Utilizing OIDC Endpoints with Descope

If you have deployed your own OIDC client, Descope can become your IdP. OpenID Connect (OIDC) operates over OAuth 2.0, using endpoints for different parts of the authentication and authorization processes. Understanding these endpoints and how to leverage them is key to integrating OIDC authentication.

Available OIDC Endpoints

Descope's OIDC offers the following primary endpoints:

  • Authorization Endpoint: This endpoint initiates the authorization flow leading to the return of an id_token and an access_token. The endpoint for this service is: https://api.descope.com/oauth2/v1/authorize
  • Token Endpoint: Once you have an authorization code from the Authorization Endpoint, you can request tokens from this endpoint. Access it at: https://api.descope.com/oauth2/v1/token
  • UserInfo Endpoint: After you've obtained an access_token, you can retrieve detailed information about the authenticated user from this endpoint. Find it at: https://api.descope.com/oauth2/v1/userinfo
  • JWKS URI: Endpoint containing the JSON Web Key Set, which is a set of keys containing the public key used to verify any JSON Web Token (JWT) issued by the authorization server. Access it at: https://api.descope.com/__ProjectID__/.well-known/jwks.json
  • End Session Endpoint: Used to end the user's session. The endpoint for this service is: https://api.descope.com/oauth2/v1/logout
  • Revocation Endpoint: This is where you can revoke tokens. Visit: https://api.descope.com/oauth2/v1/revoke

Configuring Descope with OIDC using Endpoints

OpenID Connect (OIDC) allows you to authenticate users via an external Identity Provider. Below, we'll guide you on how to use the provided OIDC endpoints to integrate Descope and OIDC.

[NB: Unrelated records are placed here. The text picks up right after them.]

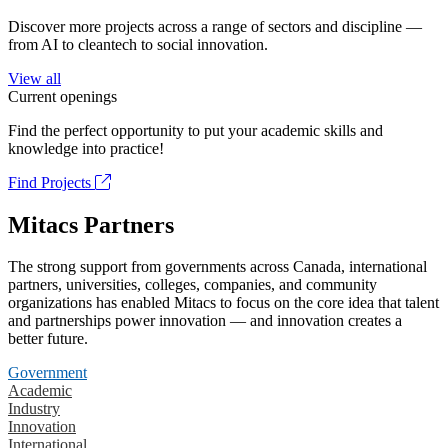
Discover more projects across a range of sectors and discipline —
from AI to cleantech to social innovation.
View all
Current openings
Find the perfect opportunity to put your academic skills and
knowledge into practice!
Find Projects
Mitacs Partners
The strong support from governments across Canada, international
partners, universities, colleges, companies, and community
organizations has enabled Mitacs to focus on the core idea that talent
and partnerships power innovation — and innovation creates a
better future.
Government
Academic
Industry
Innovation
International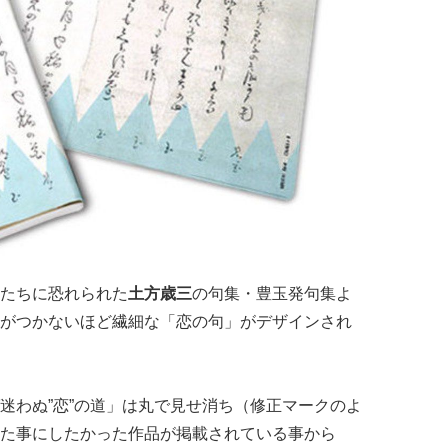
たちに恐れられた
土方歳三
の句集・豊玉発句集よ
がつかないほど繊細な「恋の句」がデザインされ
迷わぬ”恋”の道」は丸で見せ消ち（修正マークのよ
た事にしたかった作品が掲載されている事から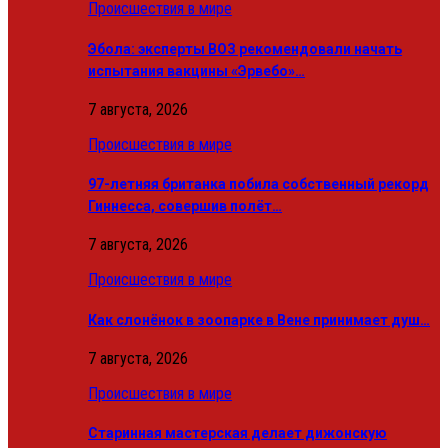
Происшествия в мире
Эбола: эксперты ВОЗ рекомендовали начать
испытания вакцины «Эрвебо»…
7 августа, 2026
Происшествия в мире
97-летняя британка побила собственный рекорд
Гиннесса, совершив полёт…
7 августа, 2026
Происшествия в мире
Как слонёнок в зоопарке в Вене принимает душ…
7 августа, 2026
Происшествия в мире
Старинная мастерская делает дижонскую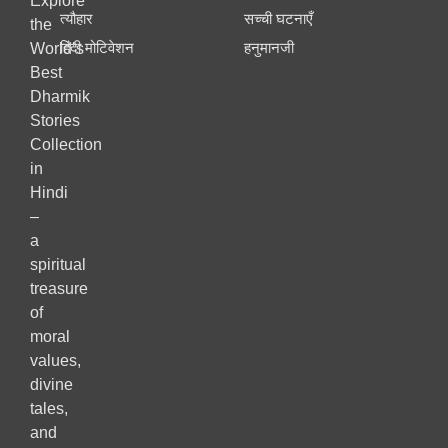
Explore
त्यौहार
सच्ची घटनाएँ
the
हिंदी मोटिवेशन
हनुमानजी
World’s
Best
Dharmik
Stories
Collection
in
Hindi
–
a
spiritual
treasure
of
moral
values,
divine
tales,
and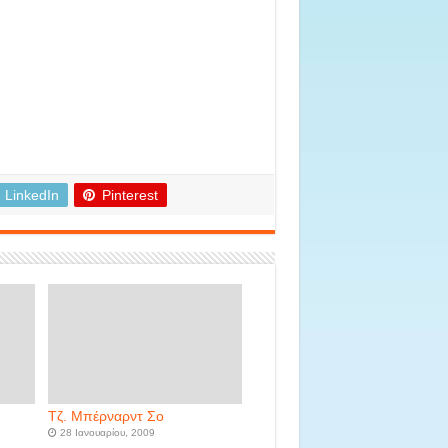
LinkedIn
Pinterest
Τζ. Μπέρναρντ Σο
28 Ιανουαρίου, 2009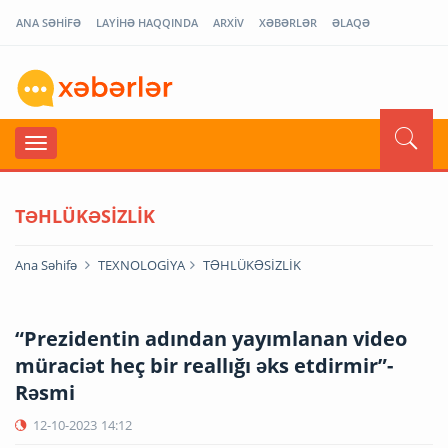
ANA SƏHİFƏ
LAYİHƏ HAQQINDA
ARXİV
XƏBƏRLƏR
ƏLAQƏ
TƏHLÜKƏSİZLİK
Ana Səhifə
TEXNOLOGİYA
TƏHLÜKƏSİZLİK
“Prezidentin adından yayımlanan video
müraciət heç bir reallığı əks etdirmir”-
Rəsmi
12-10-2023
14:12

Descope supports the following grant types with OIDC:

Using PKCE in Your Endpoints

PKCE (Proof Key for Code Exchange) is an extension to OAuth 2.0 for public clients (e.g., mobile applications), preventing interception attacks during the OAuth authorization code flow.

In the PKCE flow:

  1. Code Verifier Generation: The client creates a large random string called the "code verifier".
  2. Code Challenge Calculation: The client then hashes the code verifier to create the "code challenge", typically using SHA-256.
  3. Authorization Request: The client starts the authorization code flow by sending the code challenge and its method (S256 for SHA-256) to the authorization server when accessing the /authorize endpoint.
  4. Token Exchange: Once the client receives the authorization code, it sends a request to the token endpoint, including the code verifier. The server will hash the verifier and ensure it matches the challenge sent earlier.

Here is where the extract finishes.